Instructions to follow: Please retype all of the entries that follow, leaving the images out.

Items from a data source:
#####

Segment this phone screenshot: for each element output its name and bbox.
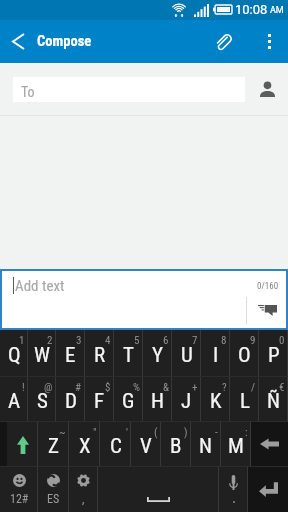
button[interactable]: Voice input bbox=[219, 467, 248, 512]
staticText: 9 bbox=[250, 334, 256, 347]
staticText: 0 bbox=[279, 334, 285, 347]
button[interactable]: ' bbox=[100, 422, 131, 466]
staticText: € bbox=[279, 381, 285, 394]
staticText: Compose bbox=[37, 33, 92, 50]
staticText: AM bbox=[270, 5, 284, 16]
staticText: % bbox=[133, 381, 140, 394]
staticText: D bbox=[65, 389, 77, 414]
staticText: 2 bbox=[47, 334, 53, 347]
button[interactable]: ~ bbox=[38, 422, 69, 466]
button[interactable]: € bbox=[259, 377, 288, 421]
button[interactable]: / bbox=[230, 377, 259, 421]
button[interactable]: 2 bbox=[28, 330, 56, 376]
staticText: ~ bbox=[59, 426, 66, 439]
staticText: F bbox=[94, 389, 105, 414]
staticText: K bbox=[210, 389, 222, 414]
button[interactable]: ES bbox=[38, 467, 69, 512]
staticText: + bbox=[192, 381, 198, 394]
button[interactable]: ? bbox=[201, 377, 230, 421]
button[interactable]: 12# bbox=[0, 467, 38, 512]
button[interactable]: 5 bbox=[114, 330, 143, 376]
staticText: 4 bbox=[105, 334, 111, 347]
button[interactable]: Backspace bbox=[251, 422, 288, 466]
button[interactable]: 8 bbox=[201, 330, 230, 376]
staticText: C bbox=[110, 434, 122, 459]
button[interactable]: : bbox=[221, 422, 251, 466]
button[interactable]: Back bbox=[0, 20, 36, 63]
button[interactable]: 0 bbox=[259, 330, 288, 376]
staticText: I bbox=[213, 343, 219, 368]
staticText: N bbox=[199, 434, 213, 459]
button[interactable]: @ bbox=[28, 377, 56, 421]
button[interactable]: Enter bbox=[248, 467, 288, 512]
staticText: # bbox=[75, 381, 82, 394]
button[interactable]: Pick contact bbox=[252, 76, 282, 102]
staticText: / bbox=[251, 381, 256, 394]
button[interactable]: To bbox=[13, 77, 245, 102]
button[interactable]: , bbox=[69, 467, 98, 512]
staticText: $ bbox=[105, 381, 111, 394]
button[interactable]: 9 bbox=[230, 330, 259, 376]
staticText: M bbox=[228, 434, 244, 459]
button[interactable]: Add text bbox=[2, 271, 286, 328]
button[interactable]: 1 bbox=[0, 330, 28, 376]
staticText: J bbox=[181, 389, 192, 414]
button[interactable]: % bbox=[114, 377, 143, 421]
staticText: H bbox=[151, 389, 165, 414]
staticText: Z bbox=[48, 434, 59, 459]
staticText: Add text bbox=[15, 277, 65, 295]
staticText: - bbox=[215, 426, 218, 439]
button[interactable]: Shift bbox=[7, 422, 38, 466]
button[interactable]: $ bbox=[85, 377, 114, 421]
staticText: 10:08 bbox=[235, 2, 268, 17]
staticText: , bbox=[82, 492, 85, 506]
button[interactable]: 4 bbox=[85, 330, 114, 376]
button[interactable]: # bbox=[56, 377, 85, 421]
button[interactable]: Attach bbox=[205, 20, 241, 63]
staticText: ! bbox=[22, 381, 25, 394]
button[interactable]: & bbox=[143, 377, 172, 421]
staticText: P bbox=[268, 343, 280, 368]
staticText: T bbox=[123, 343, 134, 368]
button[interactable]: - bbox=[191, 422, 221, 466]
staticText: ) bbox=[184, 426, 188, 439]
staticText: 7 bbox=[192, 334, 198, 347]
staticText: V bbox=[140, 434, 152, 459]
button[interactable]: Send message bbox=[251, 298, 288, 324]
staticText: & bbox=[163, 381, 169, 394]
staticText: 3 bbox=[76, 334, 82, 347]
button[interactable]: " bbox=[69, 422, 100, 466]
button[interactable]: 6 bbox=[143, 330, 172, 376]
button[interactable]: ) bbox=[161, 422, 191, 466]
staticText: Q bbox=[8, 343, 21, 368]
staticText: To bbox=[21, 84, 35, 100]
button[interactable]: 7 bbox=[172, 330, 201, 376]
staticText: B bbox=[170, 434, 182, 459]
staticText: A bbox=[8, 389, 21, 414]
staticText: 6 bbox=[163, 334, 169, 347]
staticText: 0/160 bbox=[257, 281, 279, 292]
staticText: ( bbox=[154, 426, 158, 439]
button[interactable]: ! bbox=[0, 377, 28, 421]
button[interactable]: Space bbox=[98, 467, 219, 512]
staticText: ES bbox=[47, 492, 60, 506]
button[interactable]: 3 bbox=[56, 330, 85, 376]
staticText: R bbox=[94, 343, 106, 368]
staticText: S bbox=[37, 389, 48, 414]
staticText: W bbox=[34, 343, 50, 368]
staticText: E bbox=[65, 343, 76, 368]
staticText: O bbox=[238, 343, 251, 368]
button[interactable]: More options bbox=[250, 20, 288, 63]
staticText: ? bbox=[222, 381, 227, 394]
staticText: X bbox=[79, 434, 91, 459]
staticText: L bbox=[240, 389, 250, 414]
button[interactable]: + bbox=[172, 377, 201, 421]
staticText: : bbox=[245, 426, 248, 439]
staticText: U bbox=[181, 343, 193, 368]
staticText: ' bbox=[126, 426, 128, 439]
staticText: " bbox=[93, 426, 97, 439]
button[interactable]: ( bbox=[131, 422, 161, 466]
staticText: 8 bbox=[221, 334, 227, 347]
staticText: Y bbox=[152, 343, 164, 368]
staticText: G bbox=[122, 389, 135, 414]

#####

Your response:
Segment this phone screenshot: for each element output its name and bbox.
button[interactable]: Voice input bbox=[219, 467, 248, 512]
staticText: 9 bbox=[250, 334, 256, 347]
staticText: 0 bbox=[279, 334, 285, 347]
button[interactable]: ' bbox=[100, 422, 131, 466]
staticText: € bbox=[279, 381, 285, 394]
staticText: Compose bbox=[37, 33, 92, 50]
staticText: AM bbox=[270, 5, 284, 16]
staticText: % bbox=[133, 381, 140, 394]
staticText: D bbox=[65, 389, 77, 414]
staticText: 2 bbox=[47, 334, 53, 347]
button[interactable]: ~ bbox=[38, 422, 69, 466]
button[interactable]: € bbox=[259, 377, 288, 421]
button[interactable]: / bbox=[230, 377, 259, 421]
button[interactable]: 2 bbox=[28, 330, 56, 376]
staticText: ~ bbox=[59, 426, 66, 439]
staticText: F bbox=[94, 389, 105, 414]
staticText: K bbox=[210, 389, 222, 414]
button[interactable]: ES bbox=[38, 467, 69, 512]
staticText: + bbox=[192, 381, 198, 394]
button[interactable]: ? bbox=[201, 377, 230, 421]
button[interactable]: 12# bbox=[0, 467, 38, 512]
button[interactable]: 5 bbox=[114, 330, 143, 376]
staticText: 4 bbox=[105, 334, 111, 347]
button[interactable]: Backspace bbox=[251, 422, 288, 466]
button[interactable]: 8 bbox=[201, 330, 230, 376]
staticText: C bbox=[110, 434, 122, 459]
button[interactable]: : bbox=[221, 422, 251, 466]
button[interactable]: Back bbox=[0, 20, 36, 63]
button[interactable]: 0 bbox=[259, 330, 288, 376]
staticText: I bbox=[213, 343, 219, 368]
staticText: N bbox=[199, 434, 213, 459]
button[interactable]: @ bbox=[28, 377, 56, 421]
button[interactable]: Enter bbox=[248, 467, 288, 512]
staticText: # bbox=[75, 381, 82, 394]
button[interactable]: Pick contact bbox=[252, 76, 282, 102]
staticText: / bbox=[251, 381, 256, 394]
button[interactable]: To bbox=[13, 77, 245, 102]
button[interactable]: , bbox=[69, 467, 98, 512]
staticText: $ bbox=[105, 381, 111, 394]
button[interactable]: 9 bbox=[230, 330, 259, 376]
staticText: M bbox=[228, 434, 244, 459]
button[interactable]: Add text bbox=[2, 271, 286, 328]
button[interactable]: 1 bbox=[0, 330, 28, 376]
staticText: J bbox=[181, 389, 192, 414]
button[interactable]: % bbox=[114, 377, 143, 421]
staticText: H bbox=[151, 389, 165, 414]
staticText: Z bbox=[48, 434, 59, 459]
staticText: Add text bbox=[15, 277, 65, 295]
staticText: - bbox=[215, 426, 218, 439]
button[interactable]: Shift bbox=[7, 422, 38, 466]
button[interactable]: $ bbox=[85, 377, 114, 421]
staticText: 10:08 bbox=[235, 2, 268, 17]
staticText: , bbox=[82, 492, 85, 506]
button[interactable]: 4 bbox=[85, 330, 114, 376]
button[interactable]: # bbox=[56, 377, 85, 421]
button[interactable]: Attach bbox=[205, 20, 241, 63]
staticText: ! bbox=[22, 381, 25, 394]
button[interactable]: & bbox=[143, 377, 172, 421]
staticText: P bbox=[268, 343, 280, 368]
staticText: T bbox=[123, 343, 134, 368]
button[interactable]: - bbox=[191, 422, 221, 466]
staticText: ) bbox=[184, 426, 188, 439]
staticText: 7 bbox=[192, 334, 198, 347]
staticText: V bbox=[140, 434, 152, 459]
button[interactable]: Send message bbox=[251, 298, 288, 324]
staticText: & bbox=[163, 381, 169, 394]
staticText: 3 bbox=[76, 334, 82, 347]
button[interactable]: " bbox=[69, 422, 100, 466]
button[interactable]: 6 bbox=[143, 330, 172, 376]
button[interactable]: ) bbox=[161, 422, 191, 466]
staticText: Q bbox=[8, 343, 21, 368]
staticText: To bbox=[21, 84, 35, 100]
button[interactable]: 7 bbox=[172, 330, 201, 376]
staticText: B bbox=[170, 434, 182, 459]
staticText: A bbox=[8, 389, 21, 414]
staticText: 6 bbox=[163, 334, 169, 347]
staticText: 0/160 bbox=[257, 281, 279, 292]
staticText: ( bbox=[154, 426, 158, 439]
button[interactable]: ! bbox=[0, 377, 28, 421]
button[interactable]: Space bbox=[98, 467, 219, 512]
staticText: ES bbox=[47, 492, 60, 506]
button[interactable]: 3 bbox=[56, 330, 85, 376]
staticText: R bbox=[94, 343, 106, 368]
staticText: S bbox=[37, 389, 48, 414]
staticText: W bbox=[34, 343, 50, 368]
staticText: E bbox=[65, 343, 76, 368]
staticText: O bbox=[238, 343, 251, 368]
button[interactable]: More options bbox=[250, 20, 288, 63]
staticText: ? bbox=[222, 381, 227, 394]
staticText: X bbox=[79, 434, 91, 459]
staticText: L bbox=[240, 389, 250, 414]
button[interactable]: + bbox=[172, 377, 201, 421]
staticText: : bbox=[245, 426, 248, 439]
staticText: U bbox=[181, 343, 193, 368]
staticText: ' bbox=[126, 426, 128, 439]
staticText: " bbox=[93, 426, 97, 439]
button[interactable]: ( bbox=[131, 422, 161, 466]
staticText: 8 bbox=[221, 334, 227, 347]
staticText: Y bbox=[152, 343, 164, 368]
staticText: G bbox=[122, 389, 135, 414]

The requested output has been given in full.